Dorothea wondered how many other prisons could be so bad. She began to visit prisons outside of Boston, becoming the first person, man or woman, to conduct a major investigation of a social problem in the United States.

Dorothea had found her purpose in life.

Starting in her home state, Massachusetts, Dorothea crafted a document, called a “Memorial” that she presented to the legislature asking that the budget be increased to include money to improve the State Mental Hospital at Worcester. Many improvements were made in the state hospitals and prisons thanks to Dorothea.

Not content with just improving the conditions in hospitals and prisons  in Massachusetts, Dorothea began to visit other

New Jersey Lunatic Asylum
New Jersey Lunatic Asylum

states including Rhode Island, New York, New Jersey, Pennsylvania, Indiana, Illinois, Kentucky, Tennessee, Missouri, Maryland, Louisiana, Alabama, South Carolina and North Carolina. Everywhere she went, improvements were made.

Dorothea tried to lobby at the federal level also. She asked Congress to set aside land for hospitals all through the United States. After six years of hard work the bill was passed by both houses of Congress, but vetoed by President Franklin Pierce in 1854. He stated that the issue would be better handled at the state level.

Disappointed but undeterred, Dorothea went to Europe to study their systems of caring for the poor and unfortunate. She learned much. She met Elizabeth Fry (see my post on this blog – February 2, 2012) who brought about prison reforms in England.

When Dorothea returned home the country was in the middle of turmoil over the issue of slavery. When war broke out in 1861, Dorothea volunteered to set up field hospitals. She recruited nurses and set up training programs. She was honored after the war for her untiring efforts in bringing aid to the wounded.

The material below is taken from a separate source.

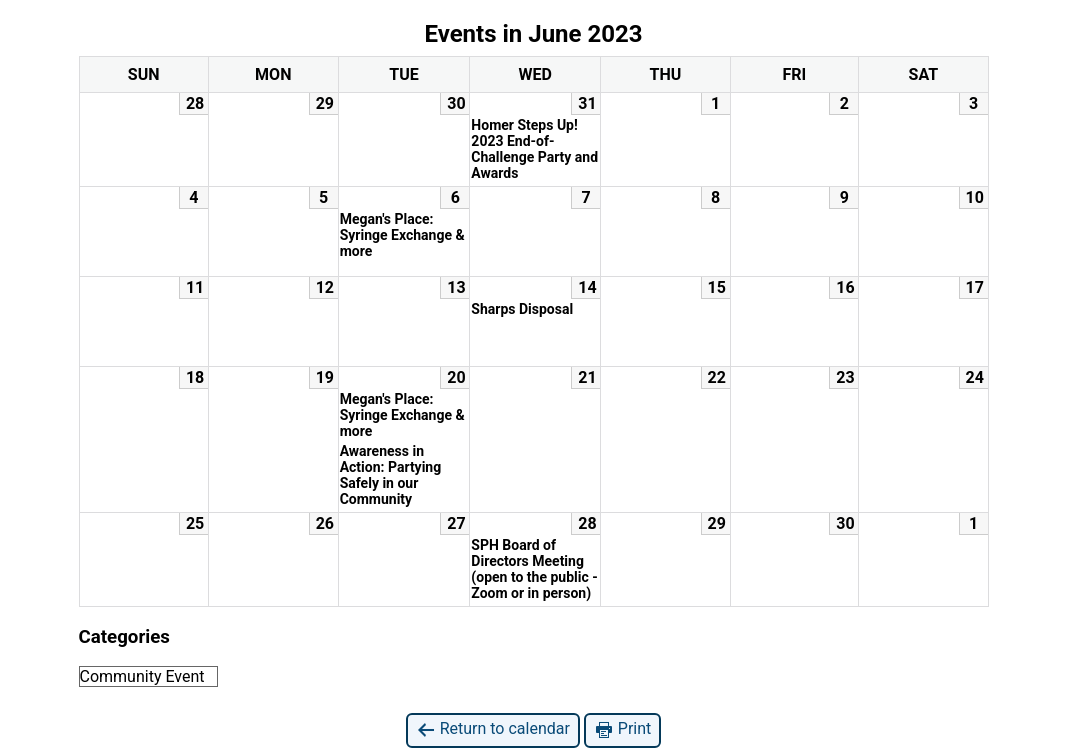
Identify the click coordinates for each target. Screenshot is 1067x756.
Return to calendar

After the war, Dorothea continually worked for the improvement of conditions for the mentally ill. Eventually her health problems began to plague her again. An apartment had been set aside for her at the New Jersey State Lunatic Asylum. Dorothea considered it her home and there she retired when she became too ill to travel anymore in 1881. She remained there for five years and quietly died on July 17, 1887.

DLDStampCoverIn 1983, Dorothea was honored by being placed on the 1 cent stamp.

One of the most important accomplishments of Dorothea was the changing of the way that American people thought about mental illness. “It is time that people should have learnt that to be insane is not to be disgraced: that sickness is not to be ranked with crime: and that mental disability is almost invariably the result of mere bodily ailment,” she wrote. Equally important was her insistence that mental illness could be cured.

Dorothea proved by her example that willing sacrifice can accomplish much. Because of her wisdom, diligence, and compassion for the mentally ill, 32 institutions were built, laws were changed, and human suffering was alleviated. “All alike may suffer,” she wrote, “the rich and the poor, the learned and the uneducated, the young, the mature, and the aged.” Her faith and love for her fellow man and her courage in never giving up, even in spite of major health issues, are an inspiration to all that one person can make a difference.